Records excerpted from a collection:

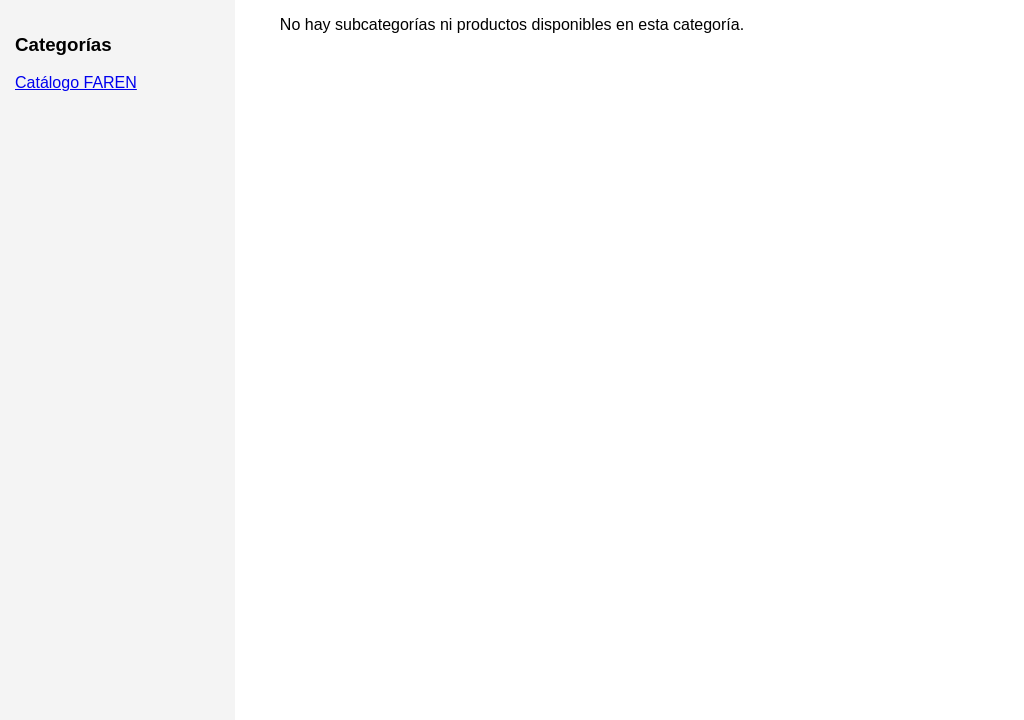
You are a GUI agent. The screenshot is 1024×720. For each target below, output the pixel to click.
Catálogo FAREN (76, 82)
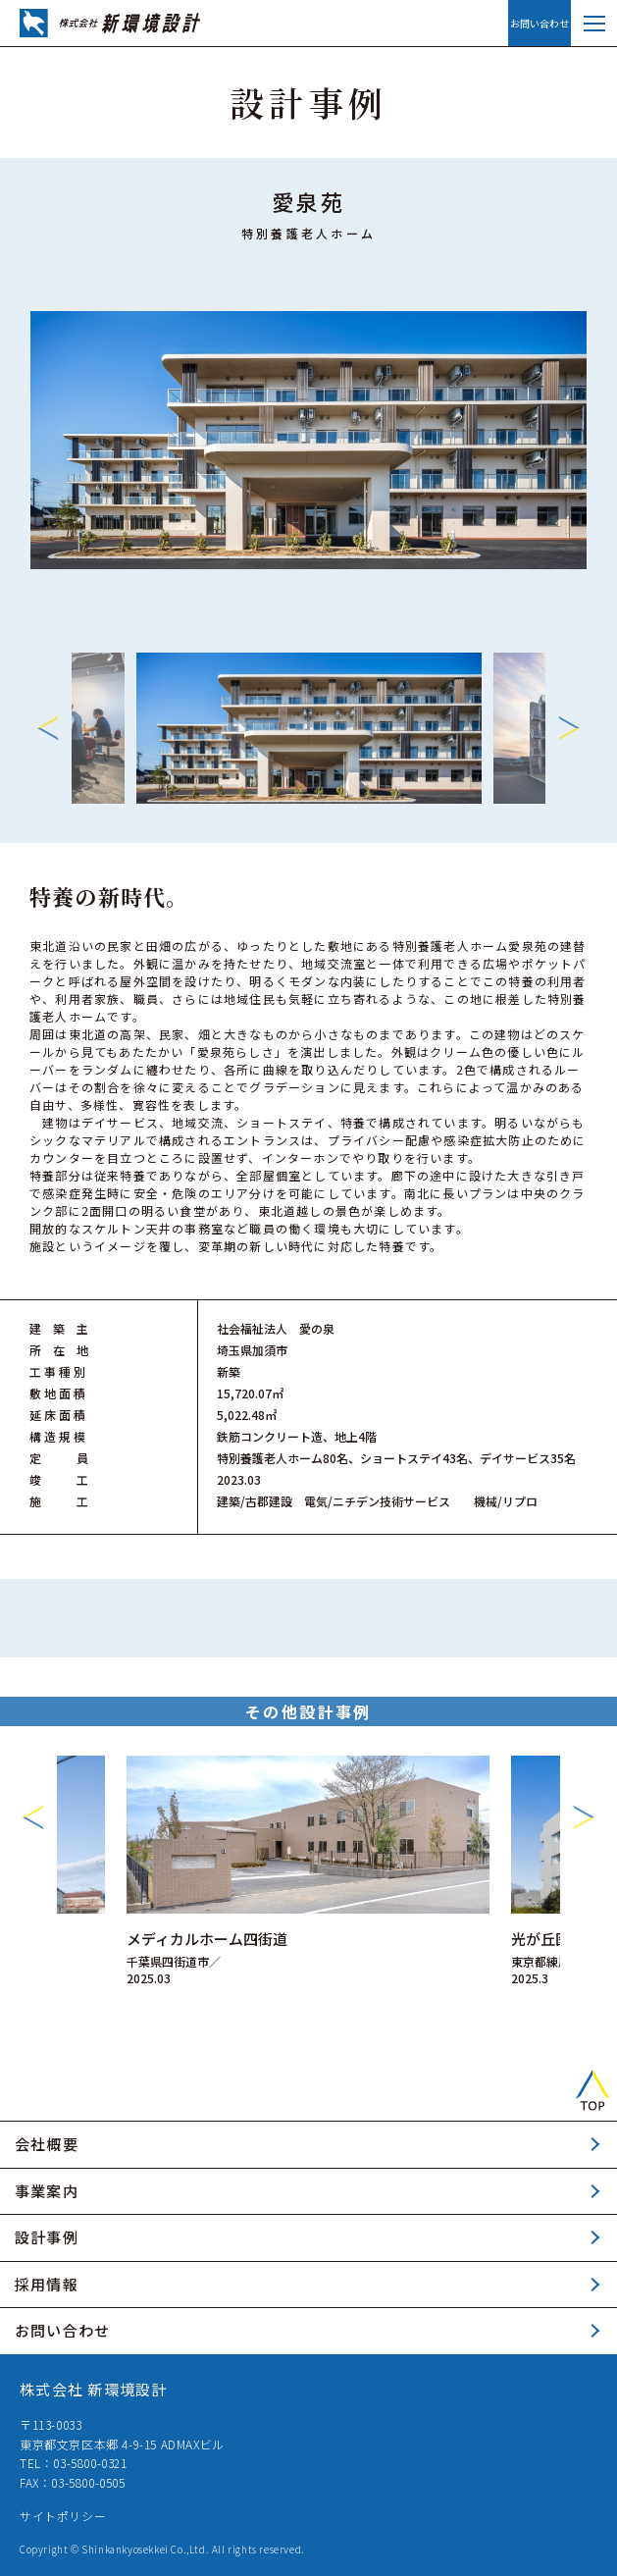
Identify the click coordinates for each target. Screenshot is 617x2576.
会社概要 (46, 2143)
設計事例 (46, 2237)
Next (569, 727)
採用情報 (46, 2284)
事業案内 (46, 2191)
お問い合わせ (539, 23)
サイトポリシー (63, 2515)
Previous (48, 727)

**Task instructions**. Nothing but the lines from the line containing "Catálogo FAREN (76, 82)" to the end of the records above should be repeated, exactly and with every picture omitted.

**Your solution**.
Catálogo FAREN (76, 82)
Identify the click coordinates for each target. Screenshot is 617x2576.
会社概要 (46, 2143)
設計事例 (46, 2237)
Next (569, 727)
採用情報 (46, 2284)
事業案内 (46, 2191)
お問い合わせ (539, 23)
サイトポリシー (63, 2515)
Previous (48, 727)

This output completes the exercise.